On 6/18/06, Paolo Carlini <[EMAIL PROTECTED]> wrote:
Zdenek Dvorak wrote:
>... I suspect there is something wrong with your
>code (possibly invoking some undefined behavior, using uninitialized
>variable, sensitivity to rounding errors, or something like that).
>
>
A data point apparently in favor of this suspect is that the "problem"
goes away if double is replaced everywhere with long double...
Paolo.
As suspected by everybody, this is a bug in the code.
From your original code:
110 coord[i]=start[i]+maxT[whichPlane]*dir[i];
111 // **** Uncomment one of these to make the program work.
112 //sleep(0);
113 //cerr << "";
114 if ((coord[i]<ll[i]) || (coord[i]>ur[i])) {
115 // outside box
116 return false;
117 }
The compiler is allowed to calculate coord[i] at 110 in 80-bit
and use that in the comparison at line 114.
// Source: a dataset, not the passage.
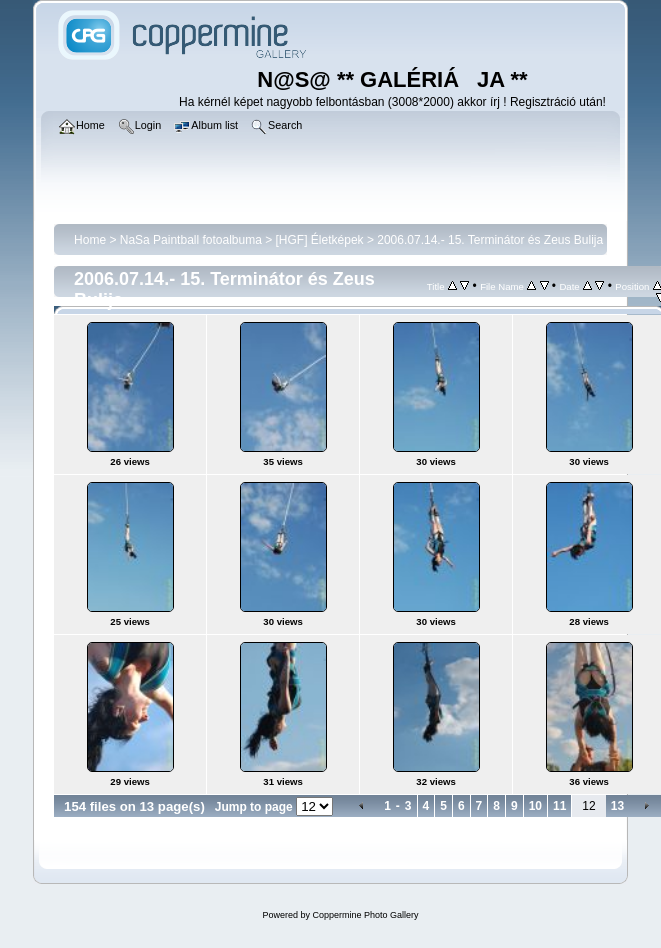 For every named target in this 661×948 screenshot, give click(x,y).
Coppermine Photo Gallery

One way to see this impact, without debugging at the assembly level,
is to change the code to:
110 long double temp;
111 temp = start[i]+maxT[whichPlane]*dir[i];
112 // **** Uncomment one of these to make the program work.
113 //sleep(0);
114 //cerr << "";
115 if ((temp<ll[i]) || (temp>ur[i])) {
If you try this code, you'll find that this always fails
and if you inspect temp and ur[i], you'll find that they are very close -
within 1 ULP of double precision.
One bandaid for this problem is to use -ffloat-store
but you'll suffer the performance penalty and it won't really fix
the root cause - which is your code.